In 2021, 160 young people (ages 18-30) formed Ocean Wise’s Ocean Bridge program, a national team engaged for eleven months in co-creating and delivering ocean and waterway service projects for their home communities. Ocean Wise Direct Action is an exciting immersive program for in-depth learning and youth engagement with oceanic and aquatic conservation efforts across Canada. This national service-learning program will connect Canadian youth and young professionals with experts in marine and aquatic conservation organizations, empowering them with experiences in direct marine and aquatic conservation initiatives, adventurous opportunities for fieldwork, professional research projects, and educational and outreach programs.
Kara Guloien is a 2021 Ocean Bridge Direct Action Ambassador and a marine conservation researcher working with Ocean Bridge partner: Parks Canada.
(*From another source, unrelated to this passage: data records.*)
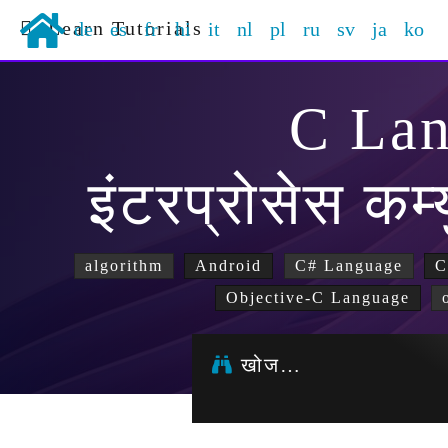
Learn Tutorials
de
es
fr
hi
it
nl
pl
ru
sv
ja
ko
C La
इंटरप्रोसेस कम
algorithm
Android
C# Language
C
Objective-C Language
खोज…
Kara wrote about her experience feeling loss that many working in conservation may experience regularly but may not actively acknowledge or process due to lack of recognition in society.
Ecological Grief: psychological distress, cognitive dissonance, anxiety, and emotional turmoil as a result of ecological change and/or the climate crisis.
As risks of environmental degradation due to the climate crisis and anthropogenic activity rise, so do the mental and physical health impacts. Youth are more at risk of mental health impacts due to chronic stress and many psychosocial risk factors induced by climate change. These anxieties are experienced alongside feelings of powerlessness, vulnerability, and perceptions of inadequate action from previous generations (Hickman et al., 2021). Overall, these emotions scratch the surface of loss that runs deeper than changes in environment. These losses are due to burdens imposed by the overarching systems of oppression and exploitation, such as colonialism and capitalism, whose mechanisms bear the brunt of fault for our current climate crisis.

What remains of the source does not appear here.